The loss curve associate the highest loss to 10,000 years, the second
highest to 10,000 / 2 years, the third highest to 10,000 / 3 years, the
fourth highest to 10,000 / 4 years, the fifth highest to 10,000 / 5 years
and so on until the lowest loss is associated to 10,000 / 10 years.
Since the return period is 2,000 = 10,000 / 5 to compute the MPL
it is enough to take the fifth loss ordered in descending order:

>>> MPL_COM = [1500, 700, 600, 400, 350, 200, 123, 0, 0, 0][4] = 350
>>> MPL_RES = [1200, 800, 600, 500, 300, 250, 200, 150, 0, 0][4] = 300

Given this algorithm, it is clear why the MPL cannot be additive, i.e.
MPL(COM + RES) != MPL(COM) + MPL(RES): doing the sums before or
after the ordering of the losses is different. In this example
by taking the fifth loss of the sorted sums

>>> sorted(losses_COM + losses_RES, reverse=True)
[2000, 1400, 1000, 800, 750, 600, 600, 600, 123, 0]

one gets ``MPL(COM + RES) = 750`` which is different from
``MPL(RES) + MPL(COM) = 350 + 300 = 650``.

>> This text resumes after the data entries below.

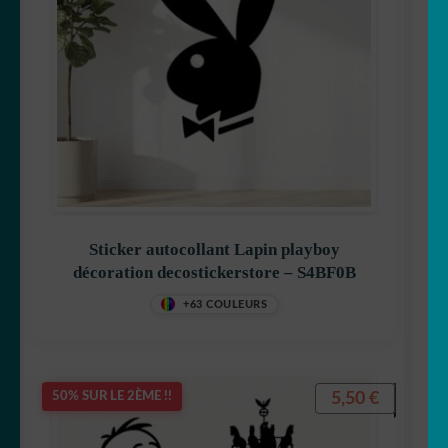
Sticker autocollant Lapin playboy
décoration decostickerstore – S4BF0B
+63 COULEURS
5,50
€
50% SUR LE 2ÈME !!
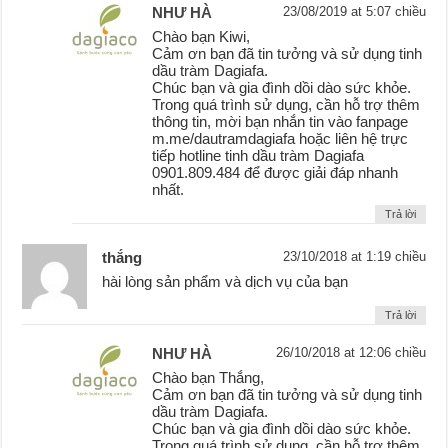
NHƯ HÀ
23/08/2019 at 5:07 chiều
Chào bạn Kiwi,
Cảm ơn bạn đã tin tưởng và sử dụng tinh
dầu tràm Dagiafa.
Chúc bạn và gia đình dồi dào sức khỏe.
Trong quá trình sử dụng, cần hỗ trợ thêm
thông tin, mời bạn nhắn tin vào fanpage
m.me/dautramdagiafa hoặc liên hệ trực
tiếp hotline tinh dầu tràm Dagiafa
0901.809.484 để được giải đáp nhanh
nhất.
Trả lời
thắng
23/10/2018 at 1:19 chiều
hài lòng sản phẩm và dịch vụ của bạn
Trả lời
NHƯ HÀ
26/10/2018 at 12:06 chiều
Chào bạn Thắng,
Cảm ơn bạn đã tin tưởng và sử dụng tinh
dầu tràm Dagiafa.
Chúc bạn và gia đình dồi dào sức khỏe.
Trong quá trình sử dụng, cần hỗ trợ thêm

The engine is able to compute aggregate loss curves correctly, i.e.
by doing the sums before the ordering phase. In order to perform
aggregations, you need to set the ``aggregate_by`` parameter in the
``job.ini`` by specifying tags over which you wish to perform the
aggregation. Your exposure must contain the specified tags
for each asset.  We have an example for Nepal in our event based risk
demo.  The exposure for this demo contains various tags and in
particular a geographic tag called NAME_1 with values "Mid-Western",
"Far-Western", "West", "East", "Central", and the ``job_eb.ini`` file
defines

``aggregate_by = NAME_1``

When running the calculation you will see something like this::

   Calculation 1 finished correctly in 17 seconds
  id | name
   9 | Aggregate Event Losses
   1 | Aggregate Loss Curves
   2 | Aggregate Loss Curves Statistics
   3 | Aggregate Losses
   4 | Aggregate Losses Statistics
   5 | Average Asset Losses Statistics
  11 | Earthquake Ruptures
   6 | Events
   7 | Full Report
   8 | Input Files
  10 | Realizations
  12 | Total Loss Curves
  13 | Total Loss Curves Statistics
  14 | Total Losses
  15 | Total Losses Statistics

Exporting the *Aggregate Loss Curves Statistics* output will give
you the mean and quantile loss curves in a format like the following one::

    annual_frequency_of_exceedence,return_period,loss_type,loss_value,loss_ratio
    5.00000E-01,2,nonstructural,0.00000E+00,0.00000E+00
    5.00000E-01,2,structural,0.00000E+00,0.00000E+00
    2.00000E-01,5,nonstructural,0.00000E+00,0.00000E+00
    2.00000E-01,5,structural,0.00000E+00,0.00000E+00
    1.00000E-01,10,nonstructural,0.00000E+00,0.00000E+00
    1.00000E-01,10,structural,0.00000E+00,0.00000E+00
    5.00000E-02,20,nonstructural,0.00000E+00,0.00000E+00
    5.00000E-02,20,structural,0.00000E+00,0.00000E+00
    2.00000E-02,50,nonstructural,0.00000E+00,0.00000E+00
    2.00000E-02,50,structural,0.00000E+00,0.00000E+00
    1.00000E-02,100,nonstructural,0.00000E+00,0.00000E+00
    1.00000E-02,100,structural,0.00000E+00,0.00000E+00
    5.00000E-03,200,nonstructural,1.35279E+05,1.26664E-06
    5.00000E-03,200,structural,2.36901E+05,9.02027E-03
    2.00000E-03,500,nonstructural,1.74918E+06,1.63779E-05
    2.00000E-03,500,structural,2.99670E+06,1.14103E-01
    1.00000E-03,1000,nonstructural,6.92401E+06,6.48308E-05
    1.00000E-03,1000,structural,1.15148E+07,4.38439E-01
    
If you do not set the ``aggregate_by`` parameter
you will still be able to compute the total loss curve 
(for the entire portfolio of assets), and the total average losses.